Being the world’s largest online-only grocery supermarket with over 500,000 active customers means we get the opportunity to interact with people all across the UK on a daily basis. Ocado prides itself on offering the best customer service in the industry which is one of the many reasons why our customers keep coming back.

Since Ocado doesn’t have physical stores, there are mainly two ways our customers and our employees interact directly. The first (and probably most common) is when our drivers deliver the groceries to the customers’ doorsteps; the second is when customers call or email us using our contact center based in the UK.

Today we’re going to tell you a bit more about how a customer contact center works and how Ocado is making it smarter.

The customer contact center

On the surface, Ocado operates the kind of contact center most people are already familiar with; we provide several ways for our customers to get in touch, including social media, a UK landline number, and a contact email.

Contact Centre

Customers can email, tweet or call Ocado

When it comes to emails, we get quite a variety of messages: from general feedback and redelivery requests to refund claims, payment or website issues – and even new product inquiries.

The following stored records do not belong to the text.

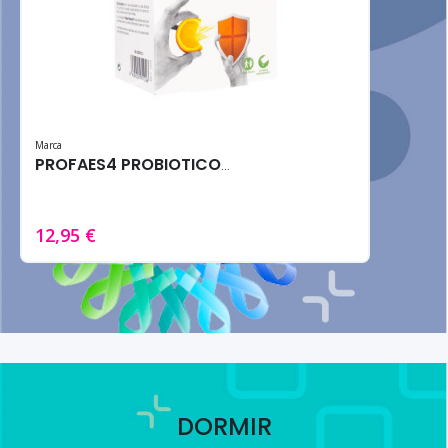
Marca
PROFAES4 PROBIOTICOS INMUNE-C 14SOBRES 10G
12,95 €
DORMIR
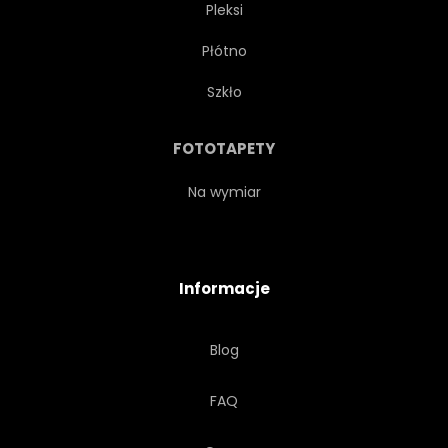
Pleksi
Płótno
Szkło
FOTOTAPETY
Na wymiar
Informacje
Blog
FAQ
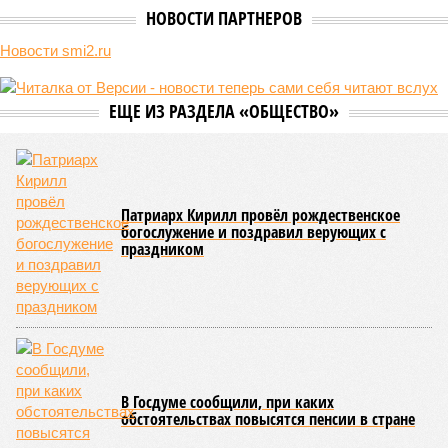
НОВОСТИ ПАРТНЕРОВ
Новости smi2.ru
ЕЩЕ ИЗ РАЗДЕЛА «ОБЩЕСТВО»
Патриарх Кирилл провёл рождественское
богослужение и поздравил верующих с
праздником
В Госдуме сообщили, при каких
обстоятельствах повысятся пенсии в стране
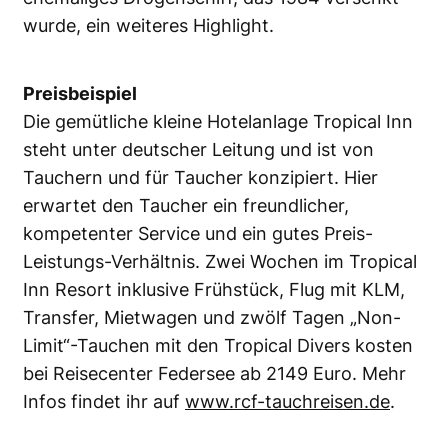
wurde, ein weiteres Highlight.
Preisbeispiel
Die gemütliche kleine Hotelanlage Tropical Inn
steht unter deutscher Leitung und ist von
Tauchern und für Taucher konzipiert. Hier
erwartet den Taucher ein freundlicher,
kompetenter Service und ein gutes Preis-
Leistungs-Verhältnis. Zwei Wochen im Tropical
Inn Resort inklusive Frühstück, Flug mit KLM,
Transfer, Mietwagen und zwölf Tagen „Non-
Limit“-Tauchen mit den Tropical Divers kosten
bei Reisecenter Federsee ab 2149 Euro. Mehr
Infos findet ihr auf
www.rcf-tauchreisen.de
.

Getting in touch with a company can sometimes feel cumbersome. To make the whole process nice and easy for our customers, we don’t ask them to fill in any forms or self-categorise their emails. Instead, all messages gets delivered into a centralised mailbox no matter what they contain.

Contact Centre

Ocado customer service representatives filtering customer emails

However, a quick analysis of the classes of emails mentioned above reveals that not all of them should be treated with the same priority. In an old-fashioned contact centre, each email would be read and categorised by one of the customer service representatives and then passed on to the relevant department.

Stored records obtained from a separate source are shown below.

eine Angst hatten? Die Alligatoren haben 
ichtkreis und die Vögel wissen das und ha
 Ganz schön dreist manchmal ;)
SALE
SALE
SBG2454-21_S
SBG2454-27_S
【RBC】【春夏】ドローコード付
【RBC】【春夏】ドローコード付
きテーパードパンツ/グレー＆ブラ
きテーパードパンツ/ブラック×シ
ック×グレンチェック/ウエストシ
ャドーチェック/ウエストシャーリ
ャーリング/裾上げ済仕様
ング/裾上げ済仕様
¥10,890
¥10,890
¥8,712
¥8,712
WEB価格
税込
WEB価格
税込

This model has a few major flaws: if the business starts scaling up quickly, customer service representatives may find it challenging to keep up, leading to longer delays which will anger customers. In addition, sifting through emails is a very repetitive task that often causes frustration for contact centre workers.

Clearly there must be a better way!

Machine learning to the rescue

Unbeknownst to many, Ocado has a technology division of 1000+ developers, engineers, researchers and scientists working hard to build an optimal technology infrastructure that revolutionises the way people shop online. This division is called Ocado Technology and includes a data science team that constantly finds new ways to apply machine learning and AI techniques to improve the processes related to running retail operations and beyond.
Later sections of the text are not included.